DailyDreaming/load-project

Path to converted per-cell matrices should reflect complete path relative to `geo` dir

hannes-ucsc opened this issue · 7 comments

(.venv) hannes@ip-172-31-39-22:~$ cd ~/load-project/projects/b0f40b69-943f-5959-9457-c8e53c2d480e/matrices
(.venv) hannes@ip-172-31-39-22:~/load-project/projects/b0f40b69-943f-5959-9457-c8e53c2d480e/matrices$ ls -l
total 24
drwxrwsr-x 2 ubuntu ucsc 4096 Jan 14 22:57 GSE103275_RAW__GSM2510616_P4-matrix.mtx.gz
drwxrwsr-x 2 ubuntu ucsc 4096 Jan 14 22:57 GSE103275_RAW__GSM2510617_P7-matrix.mtx.gz
drwxrwsr-x 2 ubuntu ucsc 4096 Jan 14 22:57 GSE103275_RAW__GSM2759554_5wk-1-matrix.mtx.gz
drwxrwsr-x 2 ubuntu ucsc 4096 Jan 14 22:57 GSE103275_RAW__GSM2759555_5wk-2-matrix.mtx.gz
drwxrwsr-x 2 ubuntu ucsc 4096 Jan 14 22:57 GSE103275_RAW__GSM2759556_P7D-matrix.mtx.gz
drwxrwsr-x 2 ubuntu ucsc 4096 Jan 14 22:57 GSE103275_RAW__GSM2759557_P7E-matrix.mtx.gz
(.venv) hannes@ip-172-31-39-22:~/load-project/projects/b0f40b69-943f-5959-9457-c8e53c2d480e/matrices$ cd ~/load-project/projects/b26137d3-a709-5492-aa74-0d783e6b628b/matrices
(.venv) hannes@ip-172-31-39-22:~/load-project/projects/b26137d3-a709-5492-aa74-0d783e6b628b/matrices$ ls -l
total 4
drwxrwsr-x 2 ubuntu ucsc 4096 Jan 17 07:02 cell_files

That directory name should be GSE110154_RAW__cell_files.

Correction: I wasn't aware that cell_files is made up. We should avoid making up path elements. So the directory name should be just GSE110154_RAW.

What about cases where there are multiple mutually incompatible cohorts of cell files mixed together in the RAW directory? Consider GSE75659. I decided on this approach to avoid potential name collisions between cohorts. Note the assertion I added to Converter._convert_matrices.

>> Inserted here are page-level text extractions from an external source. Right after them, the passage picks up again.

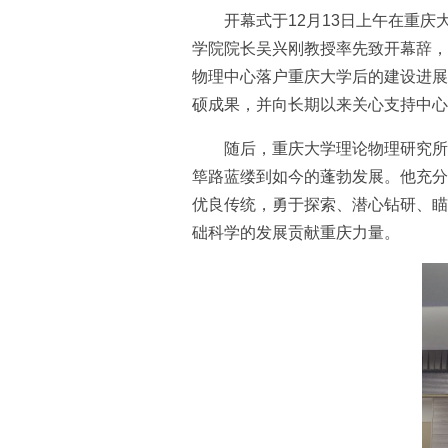
开幕式于12月13日上午在重
学院院长吴兴刚教授率先致开幕辞，
物理中心落户重庆大学后的建设进展
硕成果，并向长期以来关心支持中心
随后，重庆大学理论物理研究所
筚路蓝缕到如今的蓬勃发展。他充分
优良传统，勇于探索、潜心钻研、瞄
础科学的发展贡献重庆力量。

An alternative, I suppose, would be:

  1. Remove the unique names assertion
  2. Merge the name and directory parameters to IndividualCellFiles
  3. Have Converter._convert_matrices append an incrementor to non-unique names

But I don't think that really solves the problem since the matrix names still wouldn't be correct paths due to the incrementor. In short, I don't think we can use paths here because of incompatible cohorts being placed in the same folder.

If the per-cell files reside directly in the geo directory (as opposed to in a subdirectory of the geo directory), the MTX triplet of files should be placed into the matrices folder directly. You may have to update DPSS to account for that but it's the most logical mapping, in my view.

When you split the set of files up into cohorts (subsets of that set), give the cohort a name and append the cohort name to the input path. So

Cohort X:

geo/a/1.csv
geo/a/2.csv

becomes

matrices/a__X/matrix.mtx.gz
matrices/a__X/barcodes.gz
matrices/a__X/genes.gz

Cohort Y:

geo/a/3.csv
geo/a/4.csv

becomes

matrices/a__Y/matrix.mtx.gz
matrices/a__Y/barcodes.gz
matrices/a__Y/genes.gz

If there was no a subdir,

Cohort X:

geo/1.csv
geo/2.csv

becomes

matrices/X/matrix.mtx.gz
matrices/X/barcodes.gz
matrices/X/genes.gz

Cohort Y:

geo/3.csv
geo/4.csv

becomes

matrices/Y/matrix.mtx.gz
matrices/Y/barcodes.gz
matrices/Y/genes.gz

Does that make sense?

@hannes-ucsc Shouldn't cohort Y yield:

matrices/a__Y/matrix.mtx.gz
matrices/a__Y/barcodes.gz
matrices/a__Y/genes.gz

? a is the full path to the directory containing the per-cell csv files (relative to the geo dir), Y is the name of the cohort, and __ is the separator?

Yes, that's correct. I made a copy paste error.

To avoid confusion, I'll edit my original comment.